(article qui suit L’Art la face Est)
RASPOUTITSA : n.f. (mot russe : распу́тица, #cheminrompu).
Géogr. Période de dégel avec formation d’une couche de boue gluante.
En termes géographiques, un dégel peut vite devenir un piège. Il en est de même en Histoire de l’Art. Après que les artistes se soient engouffrés dans le semblant d’ouverture correspondant au dégel politique en URSS après la mort de Staline et la prise de pouvoir de Kroutchev, le coup est rude quand l’exposition des non-conformistes au Manège est fermée en 1962 et l’Art et le Réalisme officiels réaffirmés. C’est le signal de l’engel et du retour du créateur dans la clandestinité. Hors l’appartenance à l’Union des artistes, point de salut.
Expositions clandestines :
« C’est dans les ateliers, nichés dans les greniers et les caves, que les artistes créent de puissants univers artistiques personnels qu’ils développeront ensuite au cours de toute leur activité créatrice. »
Dossier de Presse de l’exposition Kolletsia au Centre Pompidou.
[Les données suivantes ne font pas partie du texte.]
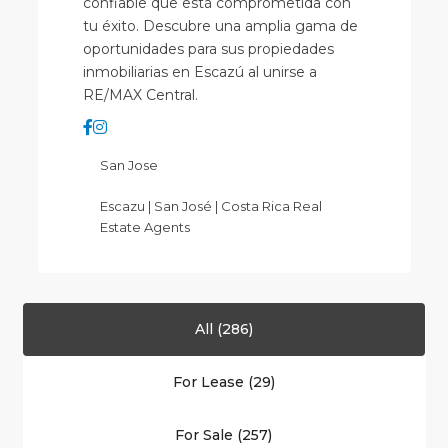
confiable que está comprometida con
tu éxito. Descubre una amplia gama de
oportunidades para sus propiedades
inmobiliarias en Escazú al unirse a
RE/MAX Central.
San Jose
Escazu | San José | Costa Rica Real
Estate Agents
All (286)
For Lease (29)
Heredia
(Province)
,
For Sale (257)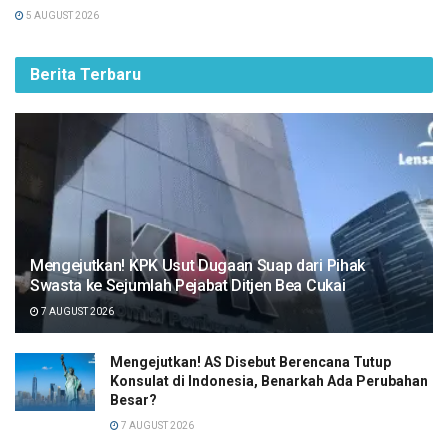
5 AUGUST 2026
Berita Terbaru
Mengejutkan! KPK Usut Dugaan Suap dari Pihak
Swasta ke Sejumlah Pejabat Ditjen Bea Cukai
7 AUGUST 2026
Mengejutkan! AS Disebut Berencana Tutup
Konsulat di Indonesia, Benarkah Ada Perubahan
Besar?
7 AUGUST 2026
Entre 1962 et 1974, de nombreuses expositions illégales sont organisées dans des appartements, des instituts scientifiques et des clubs. Le régime joue de la menace et de la provocation. C’est à un véritable jeu du chat et de la souris que se livrent les artistes et les autorités, à ceci près que c’est aussi de vies humaines dont il est question. Et pourtant, c’est dans ce contexte précaire qu’un groupe d’artistes décida en 1974, d’exposer ses toiles librement, dans un terrain vague jouxtant des HLM du quartier de Belyaevo. C’était un dimanche comme un autre à Moscou. Une demande d’organisation officielle a été déposée par Oskar Rabine (peintre né en 1928) et Aleksandr Glezer (écrivain et critique – 1934-2016), mais elle est restée sans réponse.

Il y a eu des débats, des trahisons, des menaces du KGB mais les invitations tapées à la machine étaient bel et bien parties. Et les artistes sont arrivés le 15 septembre devant un parterre de journalistes et diplomates internationaux, toile sous le bras. Manque de chance, le jour même, des travailleurs volontaires (miliciens déguisés) venaient participer à un « voskrenik », une dimanche/réunion communiste organisée pour rattraper le retard de la construction de l’immeuble prévu sur ce terrain encore vague.
Des bulldozers sont arrivés pour appuyer leur travail. Dans cette configuration, les châssis deviennent facilement des allumettes et les toiles ont du mal à survivre dans l’agitation et la panique générale. Les unités mobiles de camion d’arrosage ZIL-130 ont également été d’une redoutable efficacité. Mais les bulldozers (auxquels certains artistes s’agrippaient pour ne pas être écrasés), eux, étaient plus forts : symboliquement, ils exprimaient le sentiment que les participants ont eu en voyant venir le gouvernement raser leur émergence artistique et menacer leur vie. Le lendemain, la provocation des artistes était unanimement condamnée à la Une des journaux en URSS. Il y a cependant eu un réveil et une solidarité internationale qui ont permis aux créateurs chassés manu militari d’organiser une exposition, tolérée cette fois, dans le parc Izmaïlovo quinze jours plus tard. Concession provisoire puisque les artistes les plus engagés ont ensuite été forcés de quitter leur pays. Toutefois, cette exposition a permis d’offrir une visibilité internationale à tous ces habitués à la clandestinité. D’autres sont restés et ont été plus ou moins « officialisés ».
Il y a eu, notamment, une œuvre fondatrice du Sots Arts de Vitali Komar (né en 1943) et Aleksandr Melamid (né en 1945) – le Double autoportrait en Lénine et Staline, réalisée en 1972 – qui a été détruite lors de cet événement. Ces deux artistes, émigrés trois années plus tard, ont comparé cette exposition/cet événement avec les manifestations dissidentes contre l’invasion soviétique en Tchécoslovaquie.

Les logements promis ont ensuite été réalisés en bloc-tour et ont transformé ce quartier en un lieu résidentiel, indiscernable de tout autre de la périphérie de Moscou. Il n’y a guère eu que Dmitri Prigov (1940-2007, artiste phare du conceptualisme moscovite) pour en faire ensuite son terrain de jeu artistique. En s’autoproclamant Duc de Belyaevo, il remettra ce lieu au centre de la création artistique russe, mais c’est encore une autre histoire.